**** Data to process

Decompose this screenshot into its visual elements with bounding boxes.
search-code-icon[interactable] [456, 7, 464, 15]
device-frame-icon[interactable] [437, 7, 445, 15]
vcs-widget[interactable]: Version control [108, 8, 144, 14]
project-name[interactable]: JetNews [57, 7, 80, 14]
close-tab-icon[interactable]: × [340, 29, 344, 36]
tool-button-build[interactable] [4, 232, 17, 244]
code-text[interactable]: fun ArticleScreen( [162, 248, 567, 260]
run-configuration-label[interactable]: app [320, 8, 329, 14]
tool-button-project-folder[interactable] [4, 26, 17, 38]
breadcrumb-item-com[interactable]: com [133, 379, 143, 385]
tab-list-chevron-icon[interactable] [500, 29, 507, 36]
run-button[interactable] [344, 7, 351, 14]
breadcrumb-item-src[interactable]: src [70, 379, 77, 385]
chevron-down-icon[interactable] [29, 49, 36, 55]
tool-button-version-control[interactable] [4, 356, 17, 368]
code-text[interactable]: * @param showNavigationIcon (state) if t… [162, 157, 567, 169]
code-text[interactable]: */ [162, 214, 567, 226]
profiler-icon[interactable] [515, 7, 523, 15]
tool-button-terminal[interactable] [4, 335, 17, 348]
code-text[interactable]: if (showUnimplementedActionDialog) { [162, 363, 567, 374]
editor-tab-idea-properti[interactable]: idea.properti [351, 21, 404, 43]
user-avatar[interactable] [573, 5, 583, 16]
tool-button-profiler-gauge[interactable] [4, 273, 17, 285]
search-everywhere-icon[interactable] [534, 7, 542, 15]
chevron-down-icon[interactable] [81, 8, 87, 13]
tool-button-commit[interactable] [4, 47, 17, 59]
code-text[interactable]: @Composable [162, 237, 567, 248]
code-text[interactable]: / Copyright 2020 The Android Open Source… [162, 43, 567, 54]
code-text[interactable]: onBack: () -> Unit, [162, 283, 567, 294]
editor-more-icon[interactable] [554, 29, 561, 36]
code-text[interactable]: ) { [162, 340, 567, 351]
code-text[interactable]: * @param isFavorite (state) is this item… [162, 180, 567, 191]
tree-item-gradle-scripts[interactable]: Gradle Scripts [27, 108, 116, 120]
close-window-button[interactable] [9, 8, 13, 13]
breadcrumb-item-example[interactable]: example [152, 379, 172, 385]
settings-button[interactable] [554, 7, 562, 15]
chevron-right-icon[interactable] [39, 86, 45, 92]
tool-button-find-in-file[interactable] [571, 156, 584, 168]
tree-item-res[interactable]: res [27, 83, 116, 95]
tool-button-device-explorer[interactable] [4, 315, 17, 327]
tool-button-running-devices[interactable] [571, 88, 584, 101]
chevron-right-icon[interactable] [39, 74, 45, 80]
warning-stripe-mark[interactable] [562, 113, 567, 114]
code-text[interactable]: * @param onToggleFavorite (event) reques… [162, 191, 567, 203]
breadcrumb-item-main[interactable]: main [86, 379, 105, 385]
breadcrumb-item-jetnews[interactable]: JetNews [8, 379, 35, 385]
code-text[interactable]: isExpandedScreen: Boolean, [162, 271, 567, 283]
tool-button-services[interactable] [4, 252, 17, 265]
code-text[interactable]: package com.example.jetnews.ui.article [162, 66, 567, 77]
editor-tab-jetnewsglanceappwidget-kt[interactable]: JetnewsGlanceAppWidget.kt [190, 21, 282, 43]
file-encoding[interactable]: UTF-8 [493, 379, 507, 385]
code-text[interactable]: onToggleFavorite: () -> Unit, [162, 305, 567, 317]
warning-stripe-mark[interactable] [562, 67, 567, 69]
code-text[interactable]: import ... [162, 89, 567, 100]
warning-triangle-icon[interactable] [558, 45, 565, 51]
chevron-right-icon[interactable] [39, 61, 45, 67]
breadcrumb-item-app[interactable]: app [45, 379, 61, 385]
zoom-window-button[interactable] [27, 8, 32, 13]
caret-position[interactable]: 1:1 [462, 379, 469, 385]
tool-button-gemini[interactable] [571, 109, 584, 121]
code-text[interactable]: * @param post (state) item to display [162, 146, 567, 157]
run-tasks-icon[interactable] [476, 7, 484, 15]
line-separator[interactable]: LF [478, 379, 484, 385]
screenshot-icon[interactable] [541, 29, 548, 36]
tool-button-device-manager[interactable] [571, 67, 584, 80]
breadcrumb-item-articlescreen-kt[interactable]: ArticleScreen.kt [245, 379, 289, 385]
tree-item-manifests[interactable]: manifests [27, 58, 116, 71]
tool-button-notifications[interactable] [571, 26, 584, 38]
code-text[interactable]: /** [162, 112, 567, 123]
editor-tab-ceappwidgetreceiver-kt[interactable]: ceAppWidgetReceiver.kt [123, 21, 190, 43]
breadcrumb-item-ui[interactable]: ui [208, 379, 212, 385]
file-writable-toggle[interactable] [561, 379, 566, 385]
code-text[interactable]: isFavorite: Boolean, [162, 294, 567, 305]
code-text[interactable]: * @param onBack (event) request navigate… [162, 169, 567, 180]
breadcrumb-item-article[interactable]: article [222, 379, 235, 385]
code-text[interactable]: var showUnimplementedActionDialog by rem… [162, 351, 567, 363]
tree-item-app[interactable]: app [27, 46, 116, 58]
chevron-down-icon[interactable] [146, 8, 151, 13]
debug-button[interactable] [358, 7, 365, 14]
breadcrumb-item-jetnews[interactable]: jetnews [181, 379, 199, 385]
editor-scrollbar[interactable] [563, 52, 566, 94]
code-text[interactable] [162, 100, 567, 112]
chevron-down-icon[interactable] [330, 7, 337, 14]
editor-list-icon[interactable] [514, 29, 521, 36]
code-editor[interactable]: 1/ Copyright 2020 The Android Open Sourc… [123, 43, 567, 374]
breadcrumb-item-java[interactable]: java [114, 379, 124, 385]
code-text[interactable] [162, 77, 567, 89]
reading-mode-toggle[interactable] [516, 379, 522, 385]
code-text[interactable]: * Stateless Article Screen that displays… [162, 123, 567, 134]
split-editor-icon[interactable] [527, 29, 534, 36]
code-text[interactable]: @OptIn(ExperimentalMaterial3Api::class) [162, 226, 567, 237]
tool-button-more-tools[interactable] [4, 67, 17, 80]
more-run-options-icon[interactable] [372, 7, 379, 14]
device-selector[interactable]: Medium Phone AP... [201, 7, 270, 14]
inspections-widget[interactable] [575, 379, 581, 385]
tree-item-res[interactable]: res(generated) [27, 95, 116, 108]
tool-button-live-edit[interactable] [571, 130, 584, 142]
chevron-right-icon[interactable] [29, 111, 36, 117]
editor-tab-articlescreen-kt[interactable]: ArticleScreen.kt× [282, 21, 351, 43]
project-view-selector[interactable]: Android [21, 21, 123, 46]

********

## The task
Copy whichever lines of the records above contain the word "isFavorite".

## Task response
code-text[interactable]: * @param isFavorite (state) is this item… [162, 180, 567, 191]
code-text[interactable]: isFavorite: Boolean, [162, 294, 567, 305]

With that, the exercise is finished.